### DATA SEGMENT

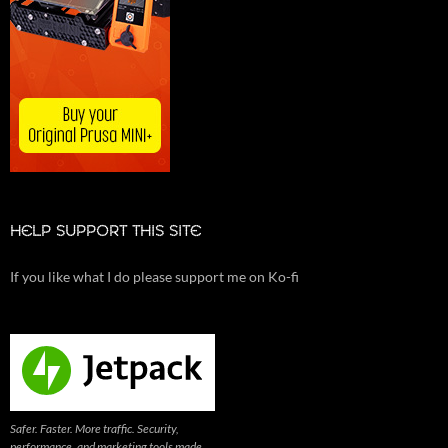
HELP SUPPORT THIS SITE
If you like what I do please support me on Ko-fi
Safer. Faster. More traffic. Security,
performance, and marketing tools made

### TASK TO COMPLETE
Look above for the line containing "If you like", then please write out that line and each one after it through the end, exactly, with nothing else.

### ANSWER
If you like what I do please support me on Ko-fi
Safer. Faster. More traffic. Security,
performance, and marketing tools made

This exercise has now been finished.